Generating private data with user customization
This work provides a method for individuals to control the privacy of their data contributions to machine learning models, which is an incremental improvement in the field of privacy-preserving machine learning.
This paper addresses the challenge of privatizing user data from personal devices for machine learning while allowing user customization. The authors propose a two-stage approach: first, a VAE creates a fixed latent representation, and then a small generative filter, trained via GAN-type robust optimization on distributed devices, perturbs this representation based on user preferences. This method aims to reduce correlation with private information while retaining utility.

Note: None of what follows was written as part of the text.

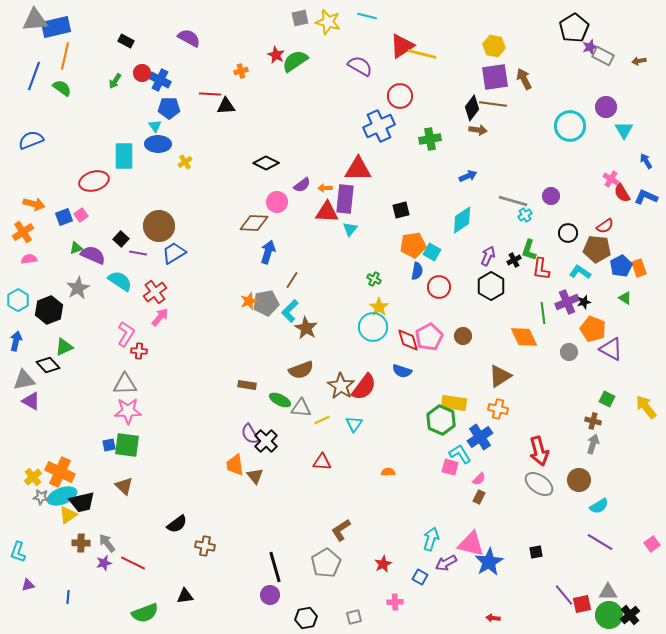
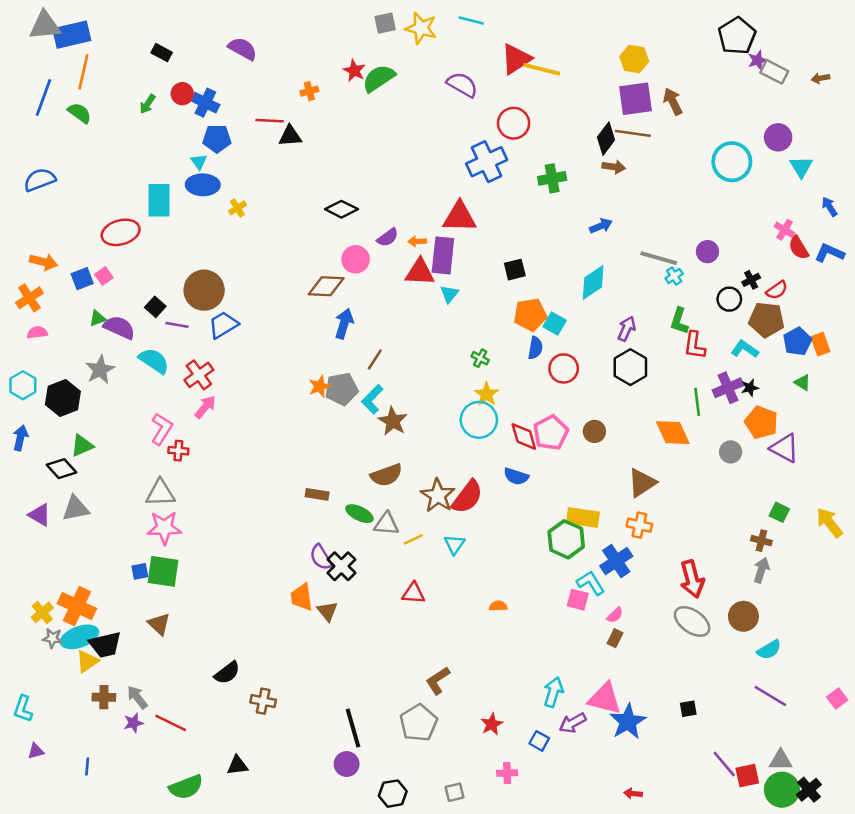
black cross: (514, 260) -> (751, 280), moved
gray triangle: (24, 380) -> (76, 508), moved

Personal devices such as mobile phones can produce and store large amounts of data that can enhance machine learning models; however, this data may contain private information specific to the data owner that prevents the release of the data. We want to reduce the correlation between user-specific private information and the data while retaining the useful information. Rather than training a large model to achieve privatization from end to end, we first decouple the creation of a latent representation, and then privatize the data that allows user-specific privatization to occur in a setting with limited computation and minimal disturbance on the utility of the data. We leverage a Variational Autoencoder (VAE) to create a compact latent representation of the data that remains fixed for all devices and all possible private labels. We then train a small generative filter to perturb the latent representation based on user specified preferences regarding the private and utility information. The small filter is trained via a GAN-type robust optimization that can take place on a distributed device such as a phone or tablet. Under special conditions of our linear filter, we disclose the connections between our generative approach and renyi differential privacy. We conduct experiments on multiple datasets including MNIST, UCI-Adult, and CelebA, and give a thorough evaluation including visualizing the geometry of the latent embeddings and estimating the empirical mutual information to show the effectiveness of our approach.